Like during other times of the year, winter anglers targeting open water can do so from a boat or the shoreline. Whatever their approach, safety must be the key consideration. The water temperature may not be low enough to freeze, but falling in can result in a life-threatening situation. Life jackets are essential.

Assuming you’ve taken the proper precautions, and are dressed sufficiently warmly, it’s time to learn firsthand how enjoyable it can be to spend a winter day on the water. Following are three great places for doing so.

Lake Superior

There are shore-fishing options along the Lake Superior shoreline from Duluth all the way to the state’s border with Canada. While Lake Superior freezes over from time to time, it’s a rarity. As a result, anglers can fish the lake all winter long.

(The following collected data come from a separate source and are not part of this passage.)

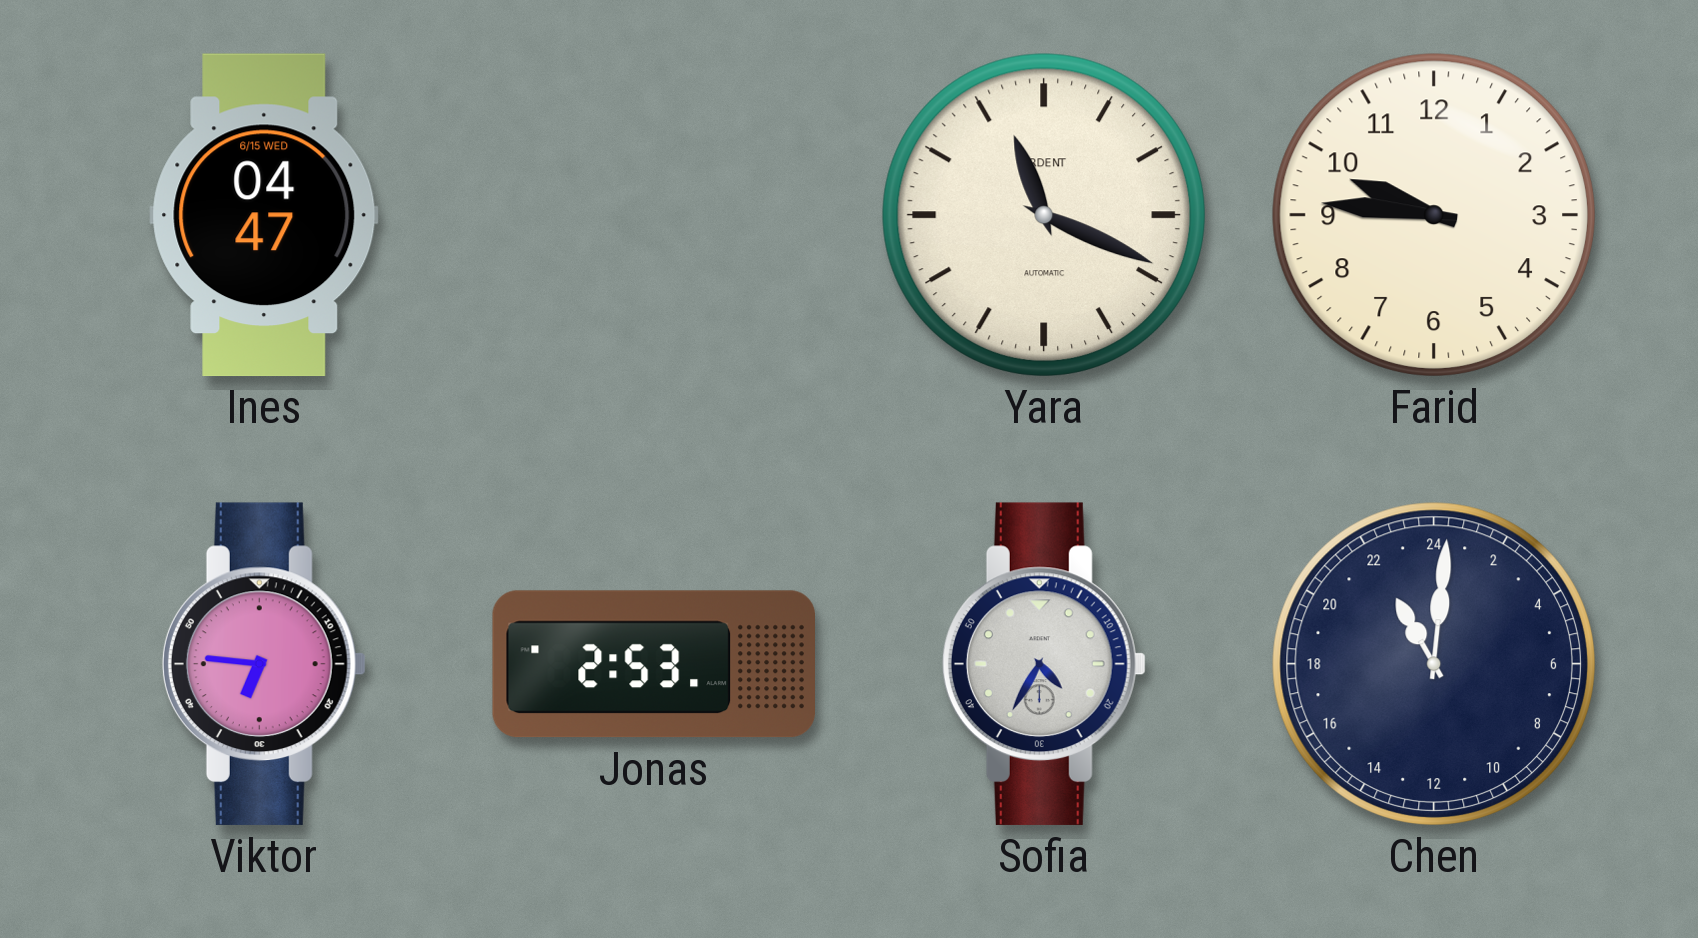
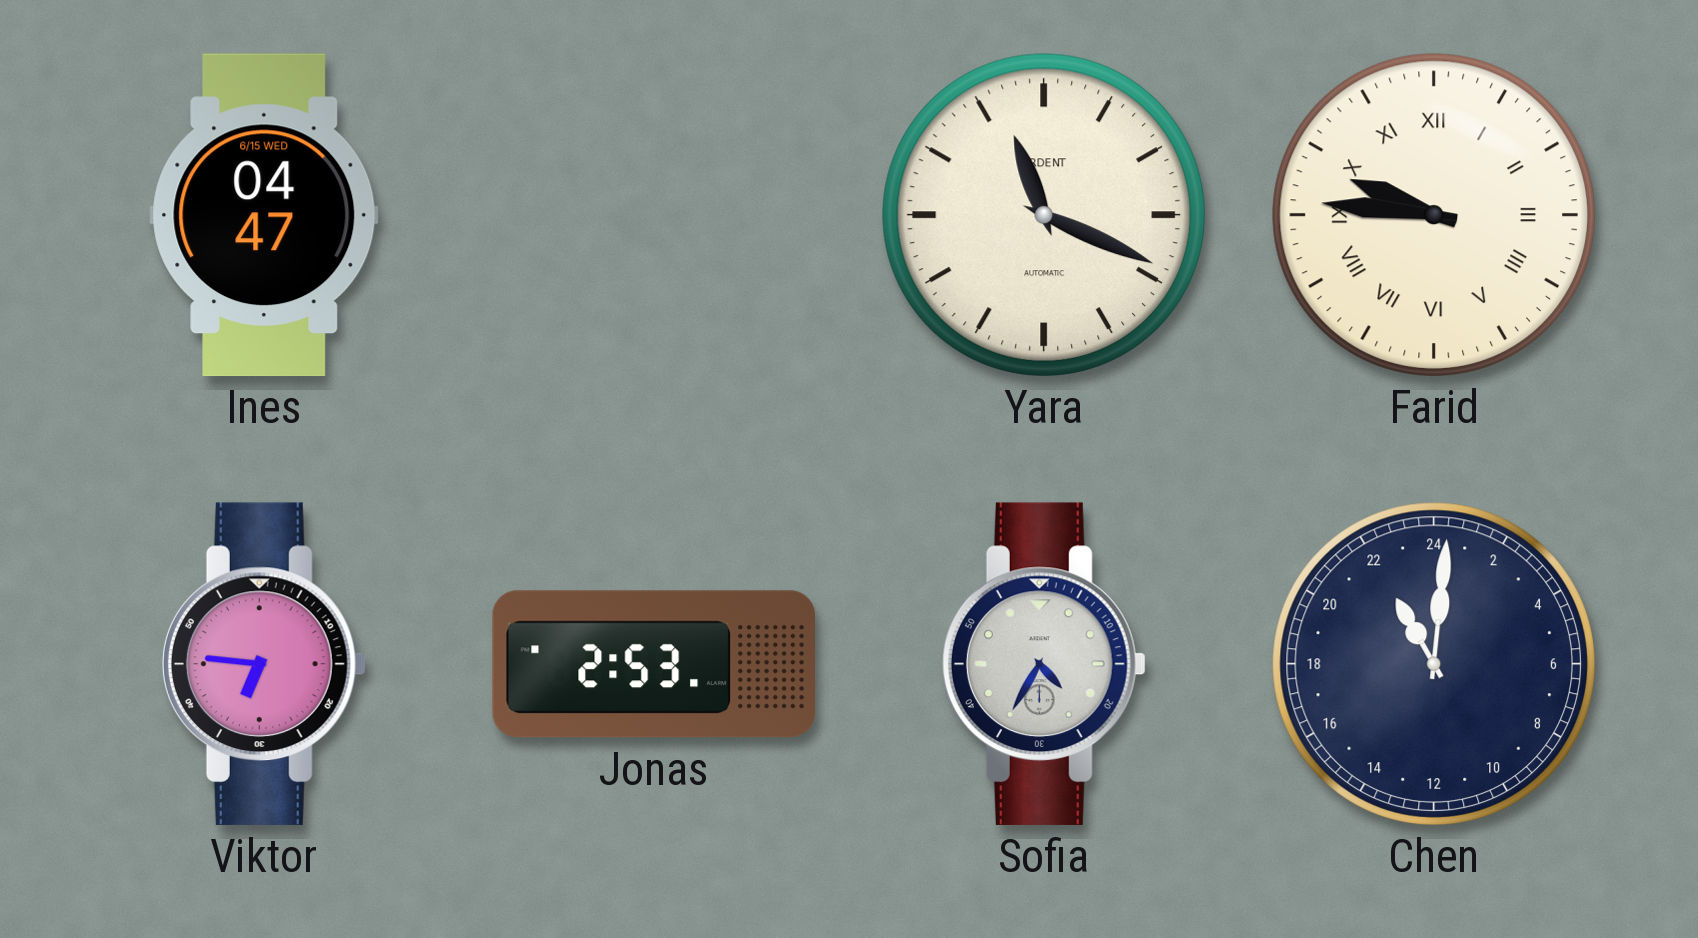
Farid numerals: Arabic -> Roman
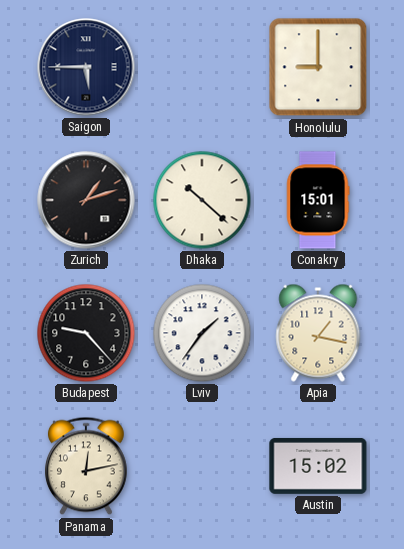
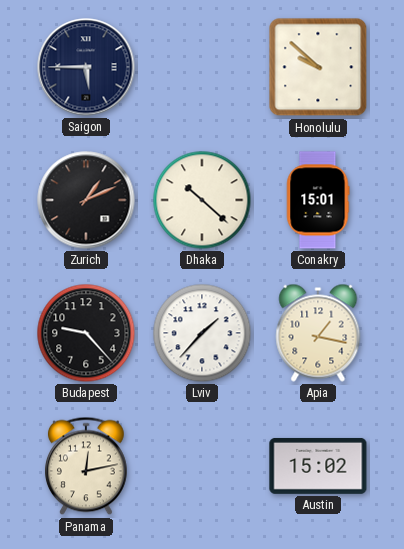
Honolulu: 9:00 -> 9:52
Zurich: 1:12 -> 1:11
Lviv: 1:36 -> 1:37
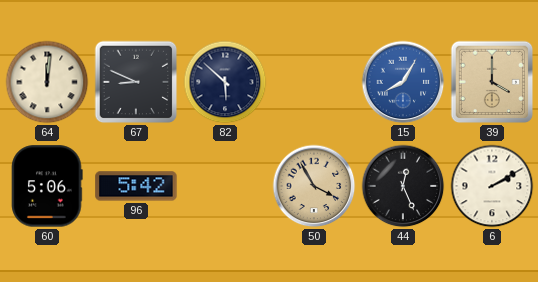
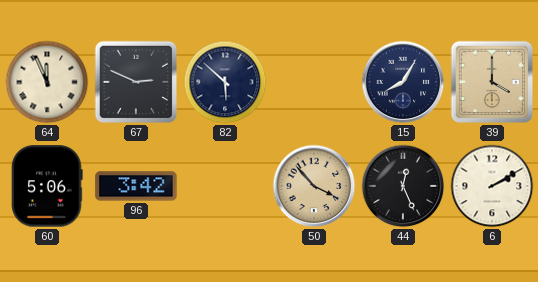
64: 12:01 -> 11:56
67: 8:49 -> 2:49
15 dial: blue -> navy
96: 5:42 -> 3:42
50: 3:55 -> 3:53
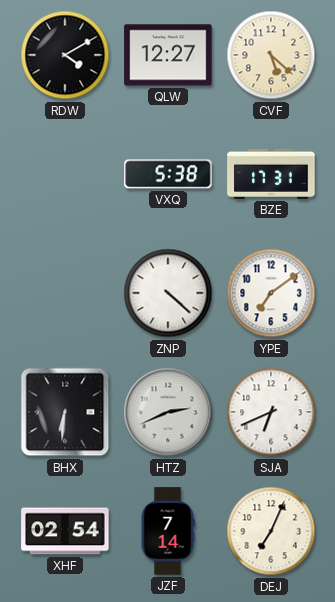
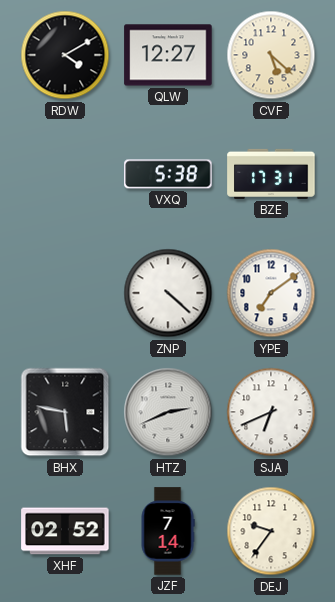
BHX: 6:31 -> 5:47
XHF: 02:54 -> 02:52
DEJ: 7:04 -> 9:36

The lake is home to a variety of trout and salmon species, though winter shore anglers focus primarily on steelhead rainbow trout, which are native species, and Kamloops rainbow trout, which are stocked for anglers to catch. Both species remain relatively close to the shoreline throughout the winter, putting them in reach of shore fishermen.

For anyone who wants to learn more about winter shoreline fishing on Lake Superior, look for winter shore casting clinics offered by the Minnesota Steelheader group.

Mississippi River

While backwaters of the Mississippi River freeze during the winter, the main river remains open and provides year-round open-water fishing options to boat and shore anglers alike. From Lock and Dam 1 in Minneapolis all the way south to Lock and Dam 8 in Brownsville, anglers target walleyes and sauger throughout the winter months.

The fishing is quite similar to summer river angling in that jigs and minnows fished around wing dams and other structures tend to be productive. Anglers who aren’t picky about what they catch can cast out from shore and catch fish ranging from sauger and walleyes to sheepshead and smallmouth bass. Places where warm-water discharges enter the river can be extremely productive and produce multiple species of fish.

Trout Streams

The bluff country of southeast Minnesota is beautiful at any time of the year, but it is especially picturesque when there’s snow on the ground and the streams are running cold and clear. Few of these streams are big enough for boats (though canoes and kayaks can be used in some areas), so anglers either fish from the shoreline or don a pair of waders and walk in the water.

Southeastern streams are known for their fantastic fishing for brown trout, though anglers should note they aren’t allowed to keep any fish from the streams during the winter months. Check the Minnesota Department of Natural Resources fishing regulations for season dates. The DNR also offers maps that show where winter anglers can fish.

 Tips for Staying Warm

Whereas fish houses can keep ice fishermen warm, open-water winter anglers have no such option. One of the best ways to beat the cold is to stay active, by walking up and down the shoreline, or by taking time to participate in another activity altogether. Geocaching, for example, can be done throughout the year, and no matter where people are fishing, there’s likely a cache to be found nearby. People who really want to have a winter adventure can incorporate winter camping into their fishing trip.